サムスンがHBM生産を3倍に——AIチップ戦争の最前線
サムスン電子がNvidia GTC 2026でHBM生産の3倍化とHBM4E初公開を発表。AI需要急増を背景に、日本の半導体・AI産業への影響を多角的に分析します。
AIの「頭脳」を動かすメモリが、今年だけで3倍になろうとしている。
サムスン電子は2026年3月17日(韓国時間)、米カリフォルニアで開催中のNvidia GTC 2026において、高帯域幅メモリ(HBM)の生産量を2025年比で3倍に引き上げる計画を正式に表明しました。同社のメモリ開発責任者である黄相俊(ファン・サンジュン)氏は、「HBM4が自社HBM生産全体の半分以上を占めることを目指す」と述べ、増産の実現可能性に自信を示しました。
何が発表されたのか——数字で読む今回の発表
今回の発表で最も注目を集めたのは、第7世代HBMであるHBM4Eの物理サンプルの初公開です。このチップは、ピンあたり16ギガビット/秒の転送速度と、4.0テラバイト/秒の帯域幅を実現する見込みで、前世代のHBM4(13Gbps / 3.3TB/s)から大幅な性能向上が図られています。
さらに黄氏は、HBM5を含む次世代製品が2ナノメートルプロセスで製造される方向性を示唆しました。現行のHBM4およびHBM4Eが4ナノメートルプロセスを採用していることと比べると、製造技術の進化の速さが際立ちます。
技術面での発表はメモリに留まりません。サムスン電子はハイブリッド銅ボンディング(HCB)技術も披露しました。この技術は16層以上の積層を可能にしながら、従来の熱圧着ボンディング(TCB)比で熱抵抗を20%低減するものです。AIチップの発熱が深刻な課題となっている現在、この冷却効率の改善は見落とせない要素です。
NvidiaとのパートナーシップがFoundryにまで拡大
今回のGTCで、もう一つ重要な事実が明らかになりました。NvidiaのCEOであるジェンスン・フアン氏が基調講演の中で、「サムスンがGroq 3 LPU(言語処理ユニット)チップを製造してくれている。本当に感謝している」と公言したのです。
この一言が意味するのは、両社の協力関係がHBMという「メモリ」の領域を超え、サムスンのファウンドリ(受託製造)事業にまで拡大したということです。サムスンにとって、NvidiaのVera RubinプラットフォームへのHBM4の商用出荷を先月開始したばかりのタイミングで、ファウンドリ案件まで公式に確認されたことは、関係の深化を示す明確なシグナルと言えます。

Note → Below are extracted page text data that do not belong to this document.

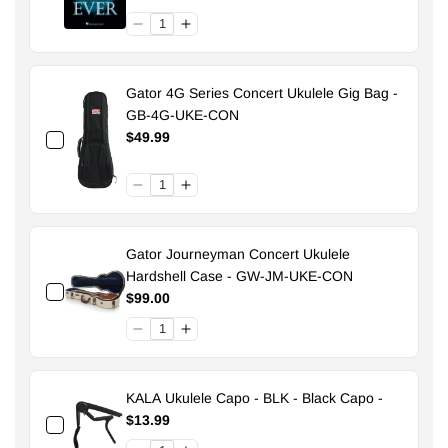
Gator 4G Series Concert Ukulele Gig Bag -
GB-4G-UKE-CON
$49.99
Gator Journeyman Concert Ukulele
Hardshell Case - GW-JM-UKE-CON
$99.00
KALA Ukulele Capo - BLK - Black Capo -
$13.99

背景として押さえておきたいのは、サムスン電子がHBM市場で一時期SK Hynixに遅れを取ったという経緯です。SK HynixはHBM3EでNvidiaの主要サプライヤーとしての地位を確立しており、サムスンは品質問題への対応を経て、ようやく本格的な巻き返しを図っている段階です。今回の3倍増産宣言は、その文脈で読む必要があります。
日本の産業界にとって何を意味するか
この動きを「韓国企業のニュース」として距離を置いて見ることは、日本の産業関係者にとってリスクになりえます。
まず、ソニーやキオクシア、ルネサスエレクトロニクスといった日本の半導体関連企業は、AI向けメモリの技術競争が加速する中で、自社のポジショニングを問い直す局面に入っています。HBMの主戦場は現在、サムスン・SK Hynix・マイクロンの3社で構成されており、日本企業の存在感は限定的です。
一方で、HBMの製造には高純度の化学材料や精密な製造装置が不可欠であり、信越化学工業、JSR、東京エレクトロンなどの日本企業がサプライチェーンの重要な位置を占めています。サムスンの増産は、こうした日本のサプライヤーにとって需要増加のシグナルでもあります。
また、日本国内でのAIデータセンター投資が加速している文脈も見逃せません。ソフトバンクが米国のAIインフラへの大規模投資を表明し、国内でも各社がAI基盤の整備を急ぐ中、HBMの供給安定と価格動向は、日本のAI産業全体のコスト構造に直結します。